> HOW TO COMPLETE THIS TASK: Reproduce all the records word for word. Omit images.

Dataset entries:
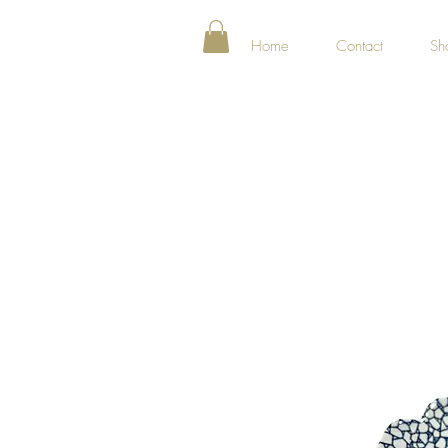
Home
Contact
Sh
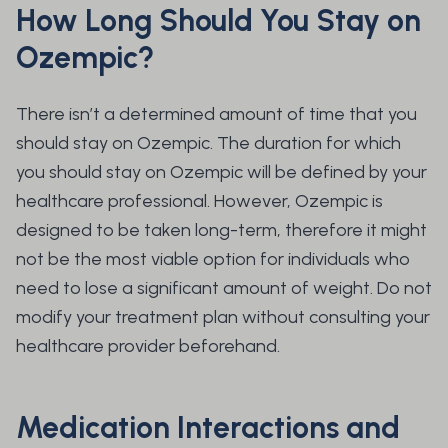
How Long Should You Stay on
Ozempic?
There isn’t a determined amount of time that you
should stay on Ozempic. The duration for which
you should stay on Ozempic will be defined by your
healthcare professional. However, Ozempic is
designed to be taken long-term, therefore it might
not be the most viable option for individuals who
need to lose a significant amount of weight. Do not
modify your treatment plan without consulting your
healthcare provider beforehand.
Medication Interactions and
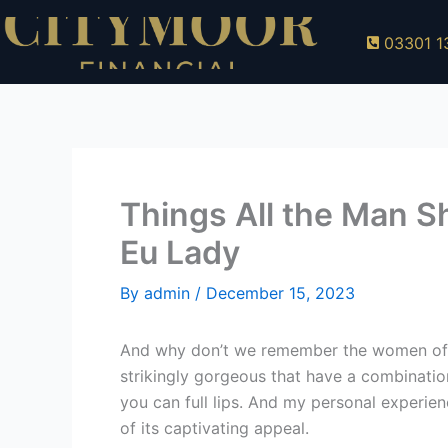
Skip
to
03301 1
content
Things All the Man S
Eu Lady
By
admin
/
December 15, 2023
And why don’t we remember the women off S
strikingly gorgeous that have a combinatio
you can full lips. And my personal experien
of its captivating appeal.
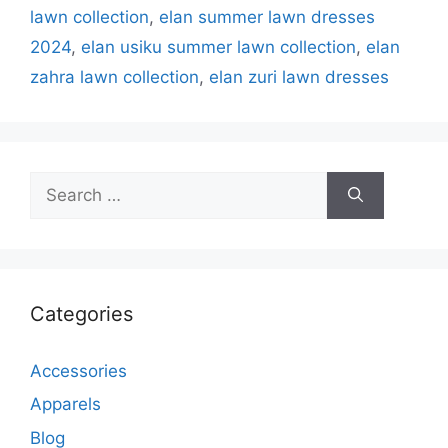
lawn collection
,
elan summer lawn dresses
2024
,
elan usiku summer lawn collection
,
elan
zahra lawn collection
,
elan zuri lawn dresses
Search
for:
Categories
Accessories
Apparels
Blog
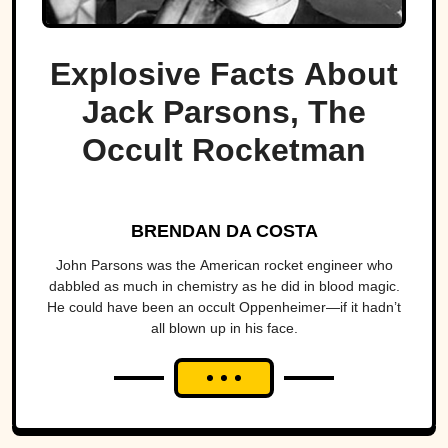
Explosive Facts About
Jack Parsons, The
Occult Rocketman
BRENDAN DA COSTA
John Parsons was the American rocket engineer who
dabbled as much in chemistry as he did in blood magic.
He could have been an occult Oppenheimer—if it hadn’t
all blown up in his face.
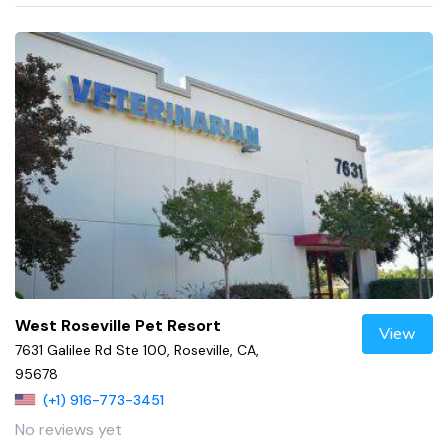
West Roseville Pet Resort
View
7631 Galilee Rd Ste 100, Roseville, CA,
95678
(+1) 916-773-3451
No reviews yet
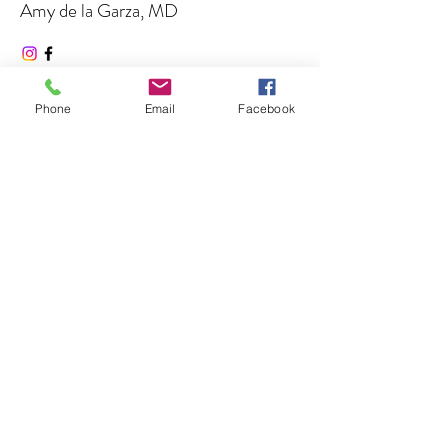
Amy de la Garza, MD
Co-Founder
https://dramydelagarza.com/
Phone
Email
Facebook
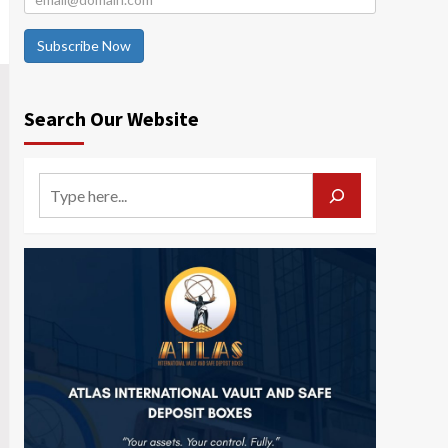
Subscribe Now
Search Our Website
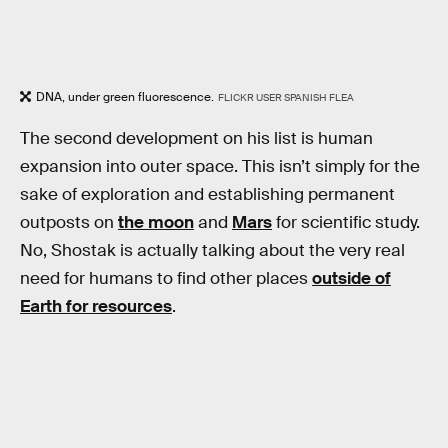
DNA, under green fluorescence.
FLICKR USER SPANISH FLEA
The second development on his list is human
expansion into outer space. This isn’t simply for the
sake of exploration and establishing permanent
outposts on
the moon
and
Mars
for scientific study.
No, Shostak is actually talking about the very real
need for humans to find other places
outside of
Earth for resources
.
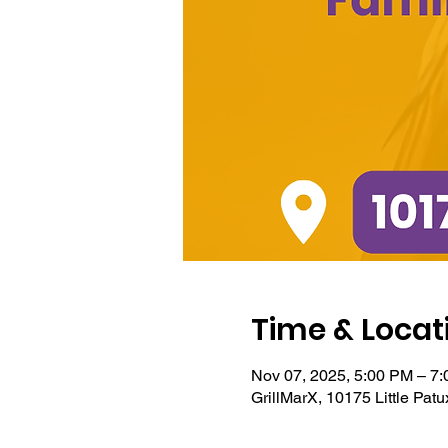
Time & Locat
Nov 07, 2025, 5:00 PM – 7
GrillMarX, 10175 Little Pa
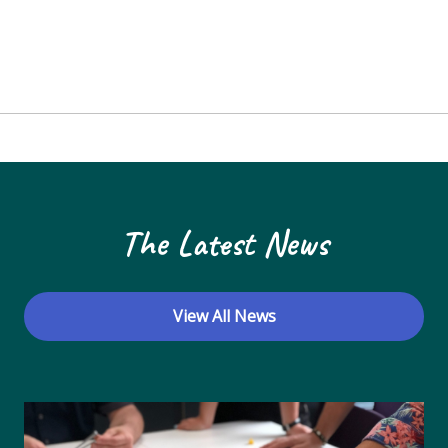
The Latest News
View All News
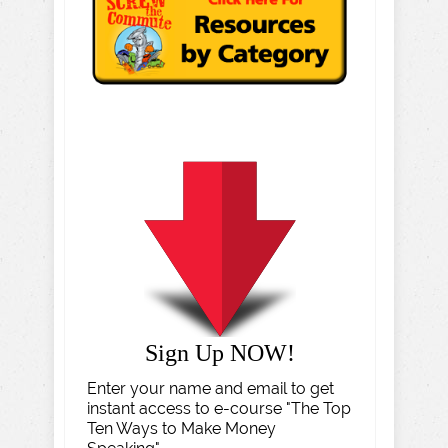
Sign Up NOW!
Enter your name and email to get
instant access to e-course "The Top
Ten Ways to Make Money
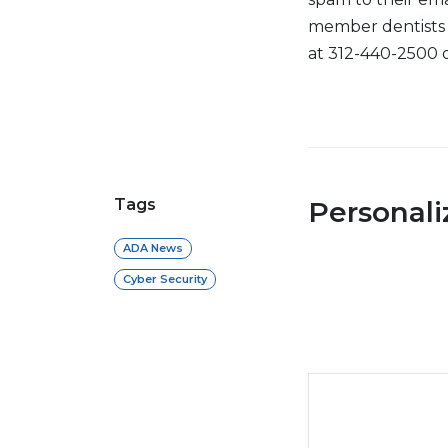
member dentists 
at 312-440-2500 
Tags
Personal
ADA News
Cyber Security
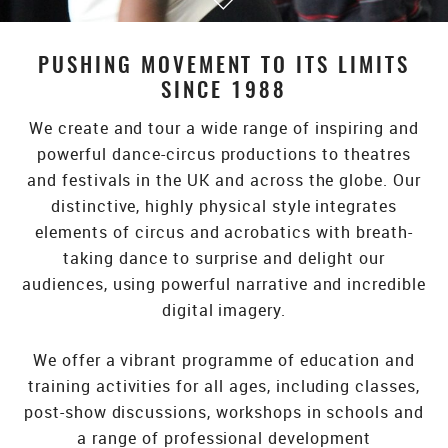
PUSHING MOVEMENT TO ITS LIMITS
SINCE 1988
We create and tour a wide range of inspiring and
powerful dance-circus productions to theatres
and festivals in the UK and across the globe. Our
distinctive, highly physical style integrates
elements of circus and acrobatics with breath-
taking dance to surprise and delight our
audiences, using powerful narrative and incredible
digital imagery.
We offer a vibrant programme of education and
training activities for all ages, including classes,
post-show discussions, workshops in schools and
a range of professional development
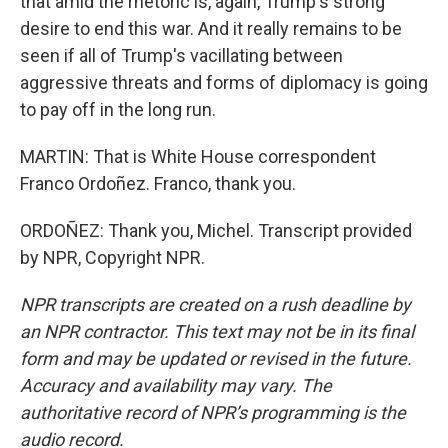
that amid the rhetoric is, again, Trump's strong
desire to end this war. And it really remains to be
seen if all of Trump's vacillating between
aggressive threats and forms of diplomacy is going
to pay off in the long run.
MARTIN: That is White House correspondent
Franco Ordoñez. Franco, thank you.
ORDOÑEZ: Thank you, Michel. Transcript provided
by NPR, Copyright NPR.
NPR transcripts are created on a rush deadline by
an NPR contractor. This text may not be in its final
form and may be updated or revised in the future.
Accuracy and availability may vary. The
authoritative record of NPR’s programming is the
audio record.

> ANSWER AREA:
Home
Contact
Sh
How Long Should You Stay on
Ozempic?
There isn’t a determined amount of time that you
should stay on Ozempic. The duration for which
you should stay on Ozempic will be defined by your
healthcare professional. However, Ozempic is
designed to be taken long-term, therefore it might
not be the most viable option for individuals who
need to lose a significant amount of weight. Do not
modify your treatment plan without consulting your
healthcare provider beforehand.
Medication Interactions and
Skip
to
03301 1
content
Things All the Man S
Eu Lady
By
admin
/
December 15, 2023
And why don’t we remember the women off S
strikingly gorgeous that have a combinatio
you can full lips. And my personal experien
of its captivating appeal.
lawn collection
,
elan summer lawn dresses
2024
,
elan usiku summer lawn collection
,
elan
zahra lawn collection
,
elan zuri lawn dresses
Search
for:
Categories
Accessories
Apparels
Blog
Explosive Facts About
Jack Parsons, The
Occult Rocketman
BRENDAN DA COSTA
John Parsons was the American rocket engineer who
dabbled as much in chemistry as he did in blood magic.
He could have been an occult Oppenheimer—if it hadn’t
all blown up in his face.
West Roseville Pet Resort
View
7631 Galilee Rd Ste 100, Roseville, CA,
95678
(+1) 916-773-3451
No reviews yet
Amy de la Garza, MD
Co-Founder
https://dramydelagarza.com/
Phone
Email
Facebook
Subscribe Now
Search Our Website
DNA, under green fluorescence.
FLICKR USER SPANISH FLEA
The second development on his list is human
expansion into outer space. This isn’t simply for the
sake of exploration and establishing permanent
outposts on
the moon
and
Mars
for scientific study.
No, Shostak is actually talking about the very real
need for humans to find other places
outside of
Earth for resources
.
Time & Locat
Nov 07, 2025, 5:00 PM – 7
GrillMarX, 10175 Little Pa
The Latest News
View All News
Sign Up NOW!
Enter your name and email to get
instant access to e-course "The Top
Ten Ways to Make Money
member dentists 
at 312-440-2500 
Tags
Personal
ADA News
Cyber Security
PUSHING MOVEMENT TO ITS LIMITS
SINCE 1988
We create and tour a wide range of inspiring and
powerful dance-circus productions to theatres
and festivals in the UK and across the globe. Our
distinctive, highly physical style integrates
elements of circus and acrobatics with breath-
taking dance to surprise and delight our
audiences, using powerful narrative and incredible
digital imagery.
We offer a vibrant programme of education and
training activities for all ages, including classes,
post-show discussions, workshops in schools and
a range of professional development
that amid the rhetoric is, again, Trump's strong
desire to end this war. And it really remains to be
seen if all of Trump's vacillating between
aggressive threats and forms of diplomacy is going
to pay off in the long run.
MARTIN: That is White House correspondent
Franco Ordoñez. Franco, thank you.
ORDOÑEZ: Thank you, Michel. Transcript provided
by NPR, Copyright NPR.
NPR transcripts are created on a rush deadline by
an NPR contractor. This text may not be in its final
form and may be updated or revised in the future.
Accuracy and availability may vary. The
authoritative record of NPR’s programming is the
audio record.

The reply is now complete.